Ein Fliegenmärchen

Eine rothaarige Katze sitzt neugierigen Blickes auf einem roten Hocker

Spielt mit: Der fliegenjagende Morris

Es war einmal eine Stubenfliege, nicht größer als dein Fingernagel, die war furchtbar hungrig. Also schwirrte sie brummend hinaus aus ihrer Stube, auf der Suche nach Essen.

Zuerst roch sie etwas, das war gammliger Fisch. „Genau das richtige für meinen leeren Magen“ dachte sich die Fliege. Summend folgte sie dem Geruch, als sie eine riesige Schüssel sah, in der jede Menge Fischbrocken lagen. Das kleinste dieser Stücke war mehr als doppelt so groß wie die Stubenfliege. Ihr Glück kaum fassend, landete die Fliege in der Schüssel. Soviel zu essen! Gerade als sie ihren Rüssel auf den Gammelfisch setzen wollte, bemerkte sie eine Bewegung hinten links. Mit ihren Facettenaugen erspähte sie eine große Gestalt mit rotem Fell und spitzen Ohren – das war der Kater Morris. Die kleine Fliege in seinem Napf hatte in ihm die Jagdlust geweckt. Ganz langsam war er näher gepirscht, als die Fliege zwischen dem Katzenfutter gelandet war. Aber selbst der flinkste Kater ist nicht so schnell wie eine Fliege und wenn die Fliege nicht gerade sehr abgelenkt ist, kann sie immer entwischen. Und obwohl die Stubenfliege so hungrig war, war sie doch sehr vorsichtig geblieben. Die Pfote des roten Katers sauste zwar blitzschnell herab, die Fliege war aber schneller und schwirrte davon. Hoch in den Himmel flog sie. Hier wollte sie dann lieber doch nicht fressen.

Gedankenverloren drehte sie ihre Runden, als ihr ein neuer Duft in die Fühler stieg. Das war doch Kuhmist! Mit einem freudigen „Bssst!“ näherte sie sich der grünen Weide. Der köstliche Geruch kam von einem großen, braun-weiß gefleckten Ding. Die Fliege näherte sich einer dunklen Öffnung und flog hinein. Sie fuhr die Zunge aus und – Bäh! – das war ja bitter. Sie schwirrte aus dem Ohr der Kuh Anke, deren Ohrenschmalz sie versehentlich probiert hatte. Das köstliche Aroma kam von woanders. Brummend flog sie zum anderen Ende der Kuh, als sie einen Luftzug mit ihren Körperhärchen spürte. Ein riesiger Wedel schoss auf sie zu. Auch wenn sie tausendmal schneller war als der Kuhschwanz, war es ganz schön knapp für die durch die Luft wirbelnde Stubenfliege. Nein, hier auf der Weide war es ihr zu gefährlich.
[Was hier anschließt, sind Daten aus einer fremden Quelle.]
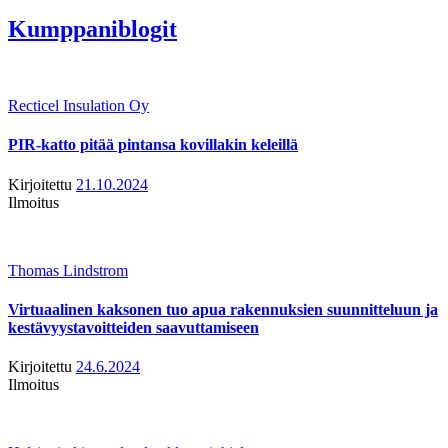
Kumppaniblogit
Recticel Insulation Oy
PIR-katto pitää pintansa kovillakin keleillä
Kirjoitettu
21.10.2024
Ilmoitus
Thomas Lindstrom
Virtuaalinen kaksonen tuo apua rakennuksien suunnitteluun ja
kestävyystavoitteiden saavuttamiseen
Kirjoitettu
24.6.2024
Ilmoitus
Also flog sie weiter, obwohl ihr Magen so leer war und ihr die Flügel schon weh taten. Da hörte sie ein Summen und Brummen und Sirren und Flirren – und dann sah sie es auch schon: Hundert Fliegen saßen und schwirrten um einen schönen stinkenden Komposthaufen. Hier waren keine Katzen mit gefährlichen Tatzen oder Kühe mit wedelnden Schwänzen. Nur ganz viele Fliegen, die ihr die besten Stellen verrieten, ihr die neuesten Fliegentänze zeigten und die von ihren Erlebnissen in Schüsseln und Weiden hören wollte. Und wenn sie nicht gestorben ist, rüsselt die Stubenfliege immer noch im Kompost.